Thandi boils down her expansive, embracing musical identity to the fundamental nature of both jazz and her native South Africa. "I draw from anything and everything that inspires me," Ntuli told NPR via email. "The South African music influence is obviously inescapable having grown up in this environment but you will find that even our jazz draws from many influences even around the continent. Which I think I do too because of my love for traditional African music and rhythms."
"Umthandazo" ("The Prayer" in Zulu) from her 2014 debut LP The Offering, demonstrates Thandi Ntuli's sense of cultural and musical weaving.
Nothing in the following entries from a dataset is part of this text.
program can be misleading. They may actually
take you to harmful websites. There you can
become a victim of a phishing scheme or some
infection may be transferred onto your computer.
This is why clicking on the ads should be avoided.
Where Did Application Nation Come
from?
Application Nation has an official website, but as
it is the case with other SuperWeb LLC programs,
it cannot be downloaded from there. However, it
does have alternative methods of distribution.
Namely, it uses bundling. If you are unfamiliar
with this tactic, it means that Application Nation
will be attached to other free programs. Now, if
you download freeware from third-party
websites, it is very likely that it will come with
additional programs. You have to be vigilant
She cites two main influences for the song: the subdued yet dancing tone and genre- blurring song structures of American guitarist Pat Metheny and the meditative aspects of African ritual music.
Lwanda Gogwana Quintet, "The Calling" (South Africa)
Trumpeter Lwanda Gogwana is another prime mover in the new generation of South African jazz. His quintet, though it rotates musicians, commonly features Ntuli as well as rising South African tenor saxophonist Sisonke Xonti. Gogwana's compositions draw on even more musical elements than Ntuli does. His first LP, Songbook, references African musical traditions, bebop, fusion, hip-hop, R&B and even avant-garde/free jazz.
On this track from Songbook, "The Calling," Gogwana and company throw a 5-minute multicultural, multi-continental musical bash. The opening invokes African celebration music with its group vocal chant mixed in with funky fusion bass, the smooth yet spiritual tone of his trumpet, the James Brown-intensity of the horns section and so much more.
All of this comes across as a statement of how Gogwana fits into the core philosophy of jazz. His playing, born in the cradle of human life, suggests that music and people all come from the same roots.